Yippiest Moment: With 18 seconds to go in the 2005 playoffs, Vanderjagt shanked a 46-yarder to tie and never came back. He missed 5 of 18 with the Cowboys the next year and was promptly cut.
Ana Ivanovic: The tennis prodigy won the French Open in 2008 and held tight to her No. 1 ranking.
Yippiest Moment: The former champion suddenly became unable to toss the ball in the right place during her serves, which became occasions for terror. A year after being ranked No. 1, she was 65th. “If you start thinking about how you come down the stairs and think about how each muscle is working, you can’t go down the stairs,” she said. “I’m a person who overthinks and overanalyzes everything, so if you give me one thought, it creates a lot more.” Ivanovic made a resurgence in 2014, but it didn’t stick and she retired in December 2016.
Steve Blass: The Pirates pitcher was consistent enough to throw a complete-game four-hitter in Game 7 of the 1971 World Series and be named an All-Star in 1972.
Yippiest Moment: After that year, all hell broke loose. Blass’s ERA rose to more than nine, and he walked 84 batters in 88 innings. Blass retired in 1974; he remains the namesake of “Steve Blass Disease.”
Bernhard Langer: The two-time Masters champion has said he’s suffered yips since 1976, meaning that he’s battled mysterious mind-demons longer than many of us have been alive.

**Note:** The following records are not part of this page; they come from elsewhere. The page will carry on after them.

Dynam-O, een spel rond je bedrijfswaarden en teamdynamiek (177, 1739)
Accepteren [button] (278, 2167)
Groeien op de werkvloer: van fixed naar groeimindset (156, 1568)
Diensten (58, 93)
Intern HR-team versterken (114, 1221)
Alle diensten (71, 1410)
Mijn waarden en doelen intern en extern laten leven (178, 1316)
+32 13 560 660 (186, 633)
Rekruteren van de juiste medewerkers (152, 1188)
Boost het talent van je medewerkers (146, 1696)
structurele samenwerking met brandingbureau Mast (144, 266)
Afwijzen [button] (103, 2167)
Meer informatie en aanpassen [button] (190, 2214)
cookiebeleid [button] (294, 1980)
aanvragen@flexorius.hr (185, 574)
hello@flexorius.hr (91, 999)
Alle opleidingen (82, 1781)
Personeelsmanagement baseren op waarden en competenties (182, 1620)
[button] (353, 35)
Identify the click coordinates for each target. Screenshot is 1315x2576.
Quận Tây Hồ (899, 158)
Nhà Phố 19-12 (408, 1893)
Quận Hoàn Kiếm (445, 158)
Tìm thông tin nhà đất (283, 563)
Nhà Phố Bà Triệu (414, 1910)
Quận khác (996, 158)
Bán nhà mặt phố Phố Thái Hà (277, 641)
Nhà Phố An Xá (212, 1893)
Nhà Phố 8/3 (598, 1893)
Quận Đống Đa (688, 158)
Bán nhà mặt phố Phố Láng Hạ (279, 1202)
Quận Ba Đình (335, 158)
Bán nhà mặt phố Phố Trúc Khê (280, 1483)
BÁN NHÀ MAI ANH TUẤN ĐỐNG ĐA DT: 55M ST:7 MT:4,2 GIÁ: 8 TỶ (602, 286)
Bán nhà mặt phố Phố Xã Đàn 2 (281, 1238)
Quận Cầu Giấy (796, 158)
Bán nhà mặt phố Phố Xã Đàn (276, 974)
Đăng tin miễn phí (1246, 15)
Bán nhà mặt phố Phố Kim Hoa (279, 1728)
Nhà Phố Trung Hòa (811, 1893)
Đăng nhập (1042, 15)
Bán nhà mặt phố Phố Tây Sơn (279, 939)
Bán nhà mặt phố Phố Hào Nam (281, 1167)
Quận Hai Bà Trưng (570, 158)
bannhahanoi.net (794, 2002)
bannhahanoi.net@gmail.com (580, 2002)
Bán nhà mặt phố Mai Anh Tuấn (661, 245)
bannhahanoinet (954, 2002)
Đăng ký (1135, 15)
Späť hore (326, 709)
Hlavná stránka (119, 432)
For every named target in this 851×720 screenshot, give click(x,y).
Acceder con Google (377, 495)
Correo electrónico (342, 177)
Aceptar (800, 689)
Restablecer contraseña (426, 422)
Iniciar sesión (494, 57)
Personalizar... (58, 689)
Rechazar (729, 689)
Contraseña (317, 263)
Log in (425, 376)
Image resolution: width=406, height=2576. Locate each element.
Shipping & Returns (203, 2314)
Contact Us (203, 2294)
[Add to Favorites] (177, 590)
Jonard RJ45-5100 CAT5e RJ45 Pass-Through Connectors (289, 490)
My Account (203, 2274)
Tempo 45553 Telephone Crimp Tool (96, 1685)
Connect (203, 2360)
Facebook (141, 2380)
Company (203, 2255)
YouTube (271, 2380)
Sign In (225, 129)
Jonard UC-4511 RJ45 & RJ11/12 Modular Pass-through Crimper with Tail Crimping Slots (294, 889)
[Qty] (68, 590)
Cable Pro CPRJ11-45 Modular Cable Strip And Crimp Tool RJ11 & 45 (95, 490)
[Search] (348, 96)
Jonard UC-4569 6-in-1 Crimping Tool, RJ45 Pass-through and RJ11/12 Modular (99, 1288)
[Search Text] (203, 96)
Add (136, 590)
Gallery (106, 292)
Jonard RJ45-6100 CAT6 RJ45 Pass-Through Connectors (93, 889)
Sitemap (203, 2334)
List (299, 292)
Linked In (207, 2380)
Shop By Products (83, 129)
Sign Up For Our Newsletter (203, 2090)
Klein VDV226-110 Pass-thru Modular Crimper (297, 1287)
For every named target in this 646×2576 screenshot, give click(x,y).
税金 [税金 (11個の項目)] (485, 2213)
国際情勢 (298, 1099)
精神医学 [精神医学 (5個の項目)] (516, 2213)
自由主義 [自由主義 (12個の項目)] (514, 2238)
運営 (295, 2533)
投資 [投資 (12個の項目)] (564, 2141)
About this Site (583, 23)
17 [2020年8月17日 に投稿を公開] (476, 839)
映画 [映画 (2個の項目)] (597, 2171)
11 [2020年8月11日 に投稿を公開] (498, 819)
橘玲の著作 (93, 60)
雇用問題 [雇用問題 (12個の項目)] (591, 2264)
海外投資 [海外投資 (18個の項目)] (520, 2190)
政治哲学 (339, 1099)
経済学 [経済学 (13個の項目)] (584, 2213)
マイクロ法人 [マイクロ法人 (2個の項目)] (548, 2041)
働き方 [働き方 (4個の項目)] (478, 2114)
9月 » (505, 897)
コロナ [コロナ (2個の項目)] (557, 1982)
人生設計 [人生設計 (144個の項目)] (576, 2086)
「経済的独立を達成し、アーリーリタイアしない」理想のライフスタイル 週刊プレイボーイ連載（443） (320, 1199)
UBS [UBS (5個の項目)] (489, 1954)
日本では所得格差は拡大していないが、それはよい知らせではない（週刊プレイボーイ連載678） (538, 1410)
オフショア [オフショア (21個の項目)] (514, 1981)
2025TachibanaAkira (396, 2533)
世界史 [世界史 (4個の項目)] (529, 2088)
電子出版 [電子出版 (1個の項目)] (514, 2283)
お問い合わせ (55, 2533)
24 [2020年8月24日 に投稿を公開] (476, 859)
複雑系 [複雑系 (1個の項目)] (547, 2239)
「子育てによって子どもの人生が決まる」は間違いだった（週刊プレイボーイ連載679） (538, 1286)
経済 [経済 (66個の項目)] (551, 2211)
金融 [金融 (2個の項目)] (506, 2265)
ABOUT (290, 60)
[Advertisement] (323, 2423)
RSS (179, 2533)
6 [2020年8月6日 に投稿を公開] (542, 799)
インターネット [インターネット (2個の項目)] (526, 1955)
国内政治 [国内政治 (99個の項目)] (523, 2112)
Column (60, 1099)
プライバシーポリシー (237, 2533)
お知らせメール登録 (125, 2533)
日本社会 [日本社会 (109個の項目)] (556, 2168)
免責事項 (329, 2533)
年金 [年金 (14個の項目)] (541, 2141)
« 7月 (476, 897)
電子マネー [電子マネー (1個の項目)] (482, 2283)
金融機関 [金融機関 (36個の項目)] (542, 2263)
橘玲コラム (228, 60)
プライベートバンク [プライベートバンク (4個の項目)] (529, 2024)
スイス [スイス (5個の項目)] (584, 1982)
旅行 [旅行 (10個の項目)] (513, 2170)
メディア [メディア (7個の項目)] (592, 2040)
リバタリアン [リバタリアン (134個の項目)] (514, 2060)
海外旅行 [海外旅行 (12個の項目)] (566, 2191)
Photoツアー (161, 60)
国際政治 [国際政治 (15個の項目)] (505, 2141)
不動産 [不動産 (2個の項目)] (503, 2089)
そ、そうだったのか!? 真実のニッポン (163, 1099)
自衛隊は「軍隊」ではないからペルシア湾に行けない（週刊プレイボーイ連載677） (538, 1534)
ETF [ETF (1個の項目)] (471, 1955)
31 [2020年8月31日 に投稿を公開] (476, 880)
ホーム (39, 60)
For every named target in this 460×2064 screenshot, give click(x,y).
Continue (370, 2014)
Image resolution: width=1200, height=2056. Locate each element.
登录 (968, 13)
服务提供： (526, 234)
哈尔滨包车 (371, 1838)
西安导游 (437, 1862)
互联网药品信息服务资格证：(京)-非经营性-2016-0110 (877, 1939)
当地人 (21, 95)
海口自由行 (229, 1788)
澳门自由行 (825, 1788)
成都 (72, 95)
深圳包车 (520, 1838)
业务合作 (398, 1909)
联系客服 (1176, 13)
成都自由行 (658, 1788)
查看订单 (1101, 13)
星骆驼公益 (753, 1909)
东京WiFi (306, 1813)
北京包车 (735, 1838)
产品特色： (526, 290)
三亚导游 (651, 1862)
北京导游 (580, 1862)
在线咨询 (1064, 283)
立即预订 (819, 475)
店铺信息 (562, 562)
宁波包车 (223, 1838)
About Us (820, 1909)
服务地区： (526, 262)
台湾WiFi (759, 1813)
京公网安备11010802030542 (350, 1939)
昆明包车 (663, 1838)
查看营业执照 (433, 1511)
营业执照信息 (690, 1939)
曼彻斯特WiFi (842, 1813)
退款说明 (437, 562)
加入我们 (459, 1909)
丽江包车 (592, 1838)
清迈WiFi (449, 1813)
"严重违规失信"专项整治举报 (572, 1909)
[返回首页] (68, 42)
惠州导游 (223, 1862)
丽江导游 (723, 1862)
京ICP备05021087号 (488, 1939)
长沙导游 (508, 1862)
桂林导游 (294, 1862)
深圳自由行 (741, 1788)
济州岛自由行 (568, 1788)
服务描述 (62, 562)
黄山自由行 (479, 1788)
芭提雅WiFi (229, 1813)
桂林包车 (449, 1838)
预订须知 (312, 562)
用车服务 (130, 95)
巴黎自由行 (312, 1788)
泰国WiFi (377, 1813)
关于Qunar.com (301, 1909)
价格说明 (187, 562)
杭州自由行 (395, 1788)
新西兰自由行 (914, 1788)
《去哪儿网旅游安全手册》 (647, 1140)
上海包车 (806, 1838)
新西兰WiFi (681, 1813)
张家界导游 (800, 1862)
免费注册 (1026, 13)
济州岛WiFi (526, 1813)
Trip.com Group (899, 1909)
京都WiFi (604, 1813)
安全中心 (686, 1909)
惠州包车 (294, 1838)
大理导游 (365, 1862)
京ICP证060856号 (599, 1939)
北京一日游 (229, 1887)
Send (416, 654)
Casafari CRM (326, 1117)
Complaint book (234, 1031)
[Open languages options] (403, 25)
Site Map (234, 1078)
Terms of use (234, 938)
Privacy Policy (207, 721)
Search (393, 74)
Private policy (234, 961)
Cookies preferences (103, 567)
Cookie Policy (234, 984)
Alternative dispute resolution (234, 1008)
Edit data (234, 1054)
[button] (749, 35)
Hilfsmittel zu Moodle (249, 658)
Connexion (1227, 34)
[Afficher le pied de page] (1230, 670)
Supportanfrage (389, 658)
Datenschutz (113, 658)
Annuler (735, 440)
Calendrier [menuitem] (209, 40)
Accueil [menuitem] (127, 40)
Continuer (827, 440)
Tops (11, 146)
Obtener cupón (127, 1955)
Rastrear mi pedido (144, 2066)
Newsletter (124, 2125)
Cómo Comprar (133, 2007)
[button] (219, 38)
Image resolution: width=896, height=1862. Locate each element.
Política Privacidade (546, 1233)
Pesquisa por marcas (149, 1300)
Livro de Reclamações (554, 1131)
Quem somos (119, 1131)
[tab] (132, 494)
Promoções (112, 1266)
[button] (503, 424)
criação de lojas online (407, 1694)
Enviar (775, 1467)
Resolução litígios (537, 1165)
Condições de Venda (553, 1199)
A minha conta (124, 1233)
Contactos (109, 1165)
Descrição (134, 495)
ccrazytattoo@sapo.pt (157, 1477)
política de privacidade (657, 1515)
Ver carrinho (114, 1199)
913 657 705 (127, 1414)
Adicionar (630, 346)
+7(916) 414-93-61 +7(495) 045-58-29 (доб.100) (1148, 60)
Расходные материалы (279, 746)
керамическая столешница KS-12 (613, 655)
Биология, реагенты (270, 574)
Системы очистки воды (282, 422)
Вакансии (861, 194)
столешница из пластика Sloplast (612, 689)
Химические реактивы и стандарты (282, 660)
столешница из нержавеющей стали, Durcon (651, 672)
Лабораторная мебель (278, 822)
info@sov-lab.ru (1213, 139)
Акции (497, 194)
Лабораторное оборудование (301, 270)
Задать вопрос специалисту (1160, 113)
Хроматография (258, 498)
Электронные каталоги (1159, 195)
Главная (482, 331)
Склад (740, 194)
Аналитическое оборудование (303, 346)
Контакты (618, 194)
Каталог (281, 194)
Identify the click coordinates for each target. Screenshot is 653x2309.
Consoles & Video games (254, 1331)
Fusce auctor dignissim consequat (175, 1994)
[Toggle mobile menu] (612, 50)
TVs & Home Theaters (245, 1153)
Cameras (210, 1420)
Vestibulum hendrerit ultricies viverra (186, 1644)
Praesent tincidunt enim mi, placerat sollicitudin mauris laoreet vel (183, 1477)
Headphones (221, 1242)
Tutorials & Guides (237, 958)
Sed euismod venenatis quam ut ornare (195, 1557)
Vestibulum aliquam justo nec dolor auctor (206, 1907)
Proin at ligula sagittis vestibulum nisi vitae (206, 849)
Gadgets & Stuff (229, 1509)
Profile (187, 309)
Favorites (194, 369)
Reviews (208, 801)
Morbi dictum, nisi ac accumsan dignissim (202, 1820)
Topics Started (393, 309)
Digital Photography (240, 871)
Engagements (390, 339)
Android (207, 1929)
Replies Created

Yippiest Moment: In the 1988 Open at Lytham, Langer five-putted on the 18th hole to end a back nine of 46. The good news: Something snapped into place, because Langer has basically become the Goldberg of the Champions circuit, setting the all-time senior major victory mark with a win at the Senior PGA Championship in late May and providing hope for the near-half of us who may encounter the yips one day, if we haven’t already.